--- Provided records Enclosed Below ---

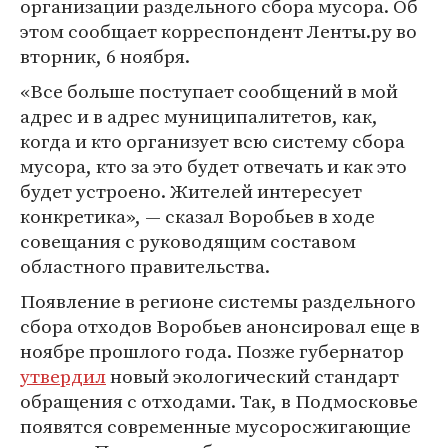
организации раздельного сбора мусора. Об
этом сообщает корреспондент Ленты.ру во
вторник, 6 ноября.
«Все больше поступает сообщений в мой
адрес и в адрес муниципалитетов, как,
когда и кто организует всю систему сбора
мусора, кто за это будет отвечать и как это
будет устроено. Жителей интересует
конкретика», — сказал Воробьев в ходе
совещания с руководящим составом
областного правительства.
Появление в регионе системы раздельного
сбора отходов Воробьев анонсировал еще в
ноябре прошлого года. Позже губернатор
утвердил
новый экологический стандарт
обращения с отходами. Так, в Подмосковье
появятся современные мусоросжигающие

--- End of Enclosed Provided records ---

# Instructions to follow
When copying the entries, drop the images and keep every line exact.

# Answer for the task
организации раздельного сбора мусора. Об
этом сообщает корреспондент Ленты.ру во
вторник, 6 ноября.
«Все больше поступает сообщений в мой
адрес и в адрес муниципалитетов, как,
когда и кто организует всю систему сбора
мусора, кто за это будет отвечать и как это
будет устроено. Жителей интересует
конкретика», — сказал Воробьев в ходе
совещания с руководящим составом
областного правительства.
Появление в регионе системы раздельного
сбора отходов Воробьев анонсировал еще в
ноябре прошлого года. Позже губернатор
утвердил
новый экологический стандарт
обращения с отходами. Так, в Подмосковье
появятся современные мусоросжигающие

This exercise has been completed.